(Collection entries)
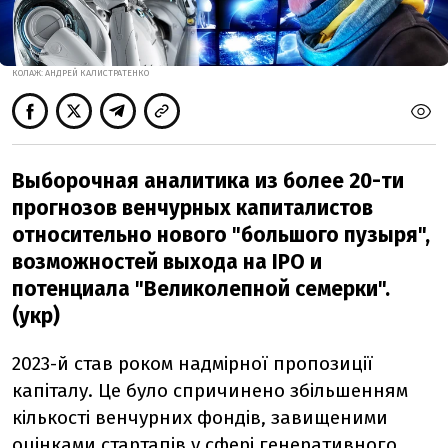
КОЛАЖ: АНДРЕЙ КАЛИСТРАТЕНКО
Выборочная аналитика из более 20-ти
прогнозов венчурных капиталистов
относительно нового "большого пузыря",
возможностей выхода на IPO и
потенциала "Великолепной семерки".
(укр)
2023-й став роком надмірної пропозиції
капіталу. Це було спричинено збільшенням
кількості венчурних фондів, завищеними
оцінками стартапів у сфері генеративного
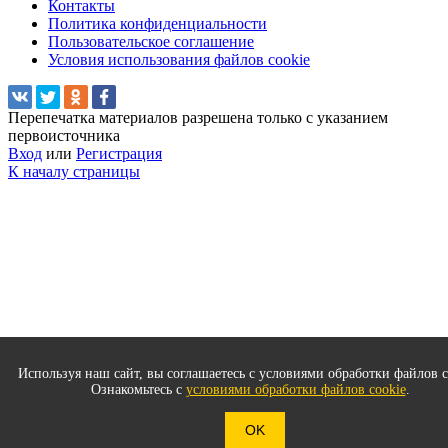
Контакты
Политика конфиденциальности
Пользовательское соглашение
Условия использования файлов cookie
Перепечатка материалов разрешена только с указанием
первоисточника
Вход
или
Регистрация
К началу страницы
Используя наш сайт, вы соглашаетесь с условиями обработки файлов c
Ознакомьтесь с
условиями обработки файлов cookie
.
OK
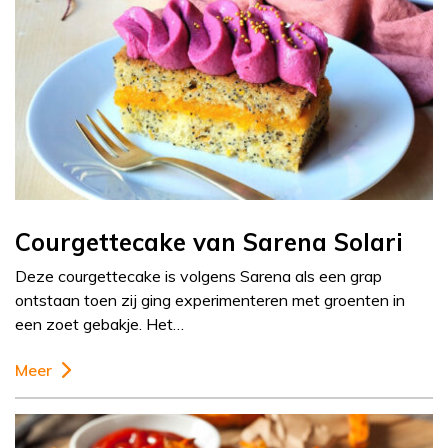
Courgettecake van Sarena Solari
Deze courgettecake is volgens Sarena als een grap
ontstaan toen zij ging experimenteren met groenten in
een zoet gebakje. Het…
Meer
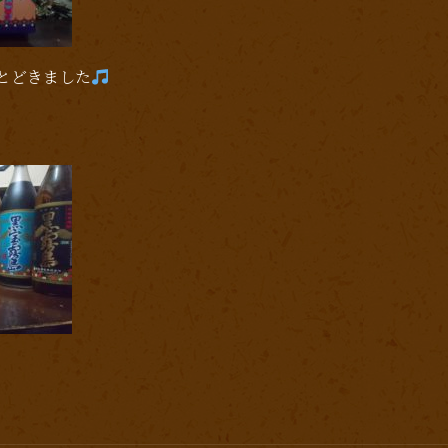
とどきました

**Try it**
Nothing but the lines from the first line of the records above to the line with "Deze courgettecake is", inclusive, should be transcribed exactly, and the pictures must be left out.

**Result below**
КОЛАЖ: АНДРЕЙ КАЛИСТРАТЕНКО
Выборочная аналитика из более 20-ти
прогнозов венчурных капиталистов
относительно нового "большого пузыря",
возможностей выхода на IPO и
потенциала "Великолепной семерки".
(укр)
2023-й став роком надмірної пропозиції
капіталу. Це було спричинено збільшенням
кількості венчурних фондів, завищеними
оцінками стартапів у сфері генеративного
Контакты
Политика конфиденциальности
Пользовательское соглашение
Условия использования файлов cookie
Перепечатка материалов разрешена только с указанием
первоисточника
Вход
или
Регистрация
К началу страницы
Используя наш сайт, вы соглашаетесь с условиями обработки файлов c
Ознакомьтесь с
условиями обработки файлов cookie
.
OK
Courgettecake van Sarena Solari
Deze courgettecake is volgens Sarena als een grap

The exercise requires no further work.